Cette opinion, formulée en tout son excès, n'a personne pour la défendre, je l'espère; mais n'est-ce pas là qu'on en vient en disant que l'artiste doit être absent [Pg 44] de son œuvre, que l'objectivation est une des conditions de l'art; de sorte que s'il était possible d'atteindre le but proposé, toute personnalité s'effaçant devant la chose représentée, une œuvre ne différerait plus d'une autre que par le sujet relaté, et l'artiste se serait enfin satisfait pour avoir assuré la durée à quelque vaine contingence--à moins que, trop peu désireux d'éterniser n'importe quoi, il choisisse ... mais de quel droit même choisir? Et qu'appelle-t-on «interprétation», sinon ensuite un choix encore, plus subtil et plus détaillé, qui, comme le choix du «sujet», vient toujours indiquer, sinon ma volonté, du moins ma préférence?...

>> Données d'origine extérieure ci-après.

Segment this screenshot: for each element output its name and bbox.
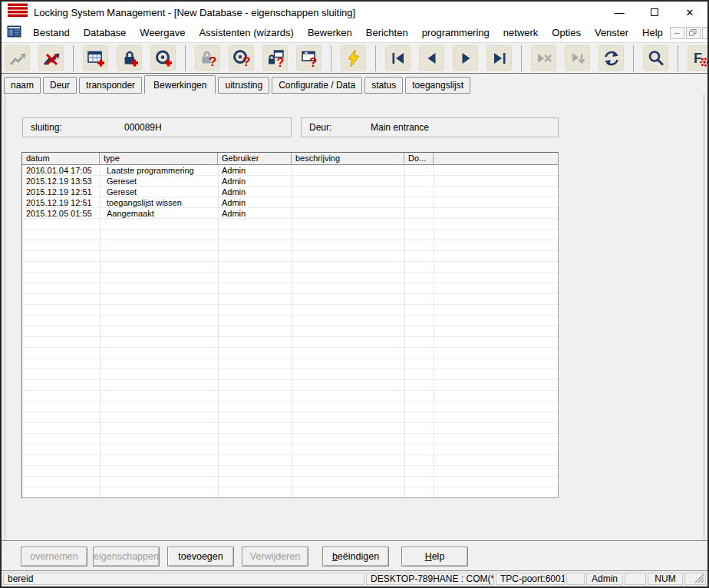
cell-datum: 2015.12.05 01:55 (22, 208, 100, 219)
table-row[interactable]: 2015.12.19 12:51 Gereset Admin (22, 187, 558, 197)
menu-bar: Bestand Database Weergave Assistenten (w… (2, 23, 707, 42)
deur-value: Main entrance (371, 122, 429, 133)
read-config-icon[interactable]: ? (296, 45, 322, 71)
menu-bewerken[interactable]: Bewerken (301, 25, 359, 41)
cell-datum: 2016.01.04 17:05 (22, 165, 100, 176)
status-ready: bereid (3, 573, 364, 585)
tab-transponder[interactable]: transponder (79, 77, 142, 94)
column-header-gebruiker[interactable]: Gebruiker (218, 153, 292, 165)
toolbar-separator (521, 45, 522, 71)
status-user: Admin (586, 573, 623, 585)
cell-type: Laatste programmering (100, 165, 218, 176)
cell-datum: 2015.12.19 12:51 (22, 197, 100, 208)
connect-icon[interactable] (5, 45, 30, 71)
svg-text:?: ? (242, 55, 250, 68)
menu-programmering[interactable]: programmering (415, 25, 496, 41)
read-lock-icon[interactable]: ? (195, 45, 220, 71)
cell-datum: 2015.12.19 12:51 (22, 187, 100, 197)
next-record-icon[interactable] (453, 45, 478, 71)
menu-database[interactable]: Database (77, 25, 134, 41)
menu-berichten[interactable]: Berichten (359, 25, 415, 41)
new-locking-plan-icon[interactable] (83, 45, 108, 71)
column-header-do[interactable]: Do... (404, 153, 434, 165)
resize-grip[interactable] (684, 573, 706, 585)
toevoegen-button[interactable]: toevoegen (167, 547, 234, 567)
tab-configuratie-data[interactable]: Configuratie / Data (272, 77, 362, 94)
beeindigen-button[interactable]: beëindigen (322, 547, 389, 567)
previous-record-icon[interactable] (419, 45, 444, 71)
sluiting-value: 000089H (124, 122, 162, 133)
status-port: TPC-poort:6001 (496, 573, 565, 585)
svg-text:F: F (694, 51, 702, 66)
cell-type: toegangslijst wissen (100, 197, 218, 208)
column-header-datum[interactable]: datum (22, 153, 100, 165)
menu-bestand[interactable]: Bestand (26, 25, 77, 41)
skip-down-icon (565, 45, 590, 71)
filter-settings-icon[interactable]: F (688, 45, 709, 71)
toolbar-separator (375, 45, 376, 71)
menu-opties[interactable]: Opties (545, 25, 588, 41)
status-spacer (566, 573, 585, 585)
cell-gebruiker: Admin (218, 176, 292, 187)
minimize-button[interactable]: — (602, 2, 637, 23)
app-window: Locking System Management - [New Databas… (0, 0, 709, 588)
svg-text:?: ? (209, 55, 216, 68)
tab-status[interactable]: status (364, 77, 403, 94)
menu-venster[interactable]: Venster (588, 25, 635, 41)
close-button[interactable]: ✕ (672, 2, 707, 23)
column-header-type[interactable]: type (100, 153, 218, 165)
deur-label: Deur: (302, 122, 371, 133)
maximize-button[interactable] (637, 2, 672, 23)
new-lock-icon[interactable] (117, 45, 142, 71)
status-bar: bereid DESKTOP-789HANE : COM(*) TPC-poor… (2, 570, 707, 586)
window-title: Locking System Management - [New Databas… (34, 7, 602, 18)
column-header-beschrijving[interactable]: beschrijving (292, 153, 404, 165)
table-row[interactable]: 2015.12.19 13:53 Gereset Admin (22, 176, 558, 187)
last-record-icon[interactable] (486, 45, 512, 71)
tab-toegangslijst[interactable]: toegangslijst (405, 77, 470, 94)
title-bar: Locking System Management - [New Databas… (2, 2, 707, 23)
mdi-frame-left (5, 94, 5, 540)
new-transponder-icon[interactable] (150, 45, 176, 71)
menu-help[interactable]: Help (635, 25, 670, 41)
read-transponder-icon[interactable]: ? (229, 45, 254, 71)
menu-weergave[interactable]: Weergave (133, 25, 192, 41)
table-row[interactable]: 2015.12.19 12:51 toegangslijst wissen Ad… (22, 197, 558, 208)
cell-gebruiker: Admin (218, 197, 292, 208)
menu-netwerk[interactable]: netwerk (496, 25, 546, 41)
refresh-icon[interactable] (599, 45, 624, 71)
tab-uitrusting[interactable]: uitrusting (218, 77, 269, 94)
cell-type: Aangemaakt (100, 208, 218, 219)
cell-gebruiker: Admin (218, 165, 292, 176)
column-header-empty (434, 153, 558, 165)
first-record-icon[interactable] (385, 45, 411, 71)
mdi-minimize-button[interactable]: – (670, 27, 684, 39)
search-icon[interactable] (643, 45, 668, 71)
cell-gebruiker: Admin (218, 187, 292, 197)
document-icon (7, 25, 21, 41)
disconnect-icon[interactable] (38, 45, 64, 71)
table-row[interactable]: 2016.01.04 17:05 Laatste programmering A… (22, 165, 558, 176)
tab-bewerkingen[interactable]: Bewerkingen (144, 75, 216, 94)
tab-deur[interactable]: Deur (43, 77, 77, 94)
svg-text:?: ? (276, 55, 284, 68)
mdi-frame-right (704, 94, 704, 540)
table-row[interactable]: 2015.12.05 01:55 Aangemaakt Admin (22, 208, 558, 219)
table-body[interactable]: 2016.01.04 17:05 Laatste programmering A… (22, 165, 558, 497)
tab-naam[interactable]: naam (4, 77, 41, 94)
help-button[interactable]: Help (401, 547, 468, 567)
mdi-restore-button[interactable] (686, 27, 701, 39)
sluiting-field: sluiting: 000089H (22, 117, 292, 137)
eigenschappen-button: eigenschappen (93, 547, 160, 567)
mdi-close-button[interactable]: ✕ (702, 27, 709, 39)
read-lock-config-icon[interactable]: ? (262, 45, 288, 71)
app-logo-icon (8, 3, 28, 21)
menu-assistenten[interactable]: Assistenten (wizards) (192, 25, 301, 41)
toolbar-separator (678, 45, 678, 71)
toolbar-separator (633, 45, 634, 71)
button-panel: overnemen eigenschappen toevoegen Verwij… (2, 540, 707, 570)
toolbar-separator (185, 45, 186, 71)
cell-type: Gereset (100, 176, 218, 187)
program-flash-icon[interactable] (341, 45, 366, 71)
status-spacer (625, 573, 646, 585)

Et ne pensez-vous pas précisément, qu'il convient de faire de ce choix même, de cette instinctive puis volontaire préférence, l'affirmation même de l'art,--de l'art qui n'est point dans la nature, de l'art qui n'est point naturel, l'art que l'artiste seul impose à la nature, impose difficilement?

Mais ici précisons encore:

Car il ne suffit pas dès lors de dire, comme vous savez qu'on a fait: l'œuvre d'art, c'est un morceau de nature vu à travers un tempérament. Dans cette spécieuse formule, ni l'intelligence, ni la volonté de l'artiste [Pg 45] n'entre en jeu. Cette formule ne saurait donc me satisfaire.

L'œuvre d'art est œuvre volontaire. L'œuvre d'art est œuvre de raison. Car elle doit trouver en soi sa suffisance, sa fin et sa raison parfaite; formant un tout, elle doit pouvoir s'isoler et reposer, comme hors de l'espace et du temps, dans une satisfaite et satisfaisante harmonie. Que si, peinture, elle s'arrête au cadre, ce n'est point parce que cadre il y a, mais, tout au contraire, il y a cadre parce qu'ici elle s'arrête. Et le cadre n'est là, soulignant cet arrêt, que pour faire cette isolation plus marquée.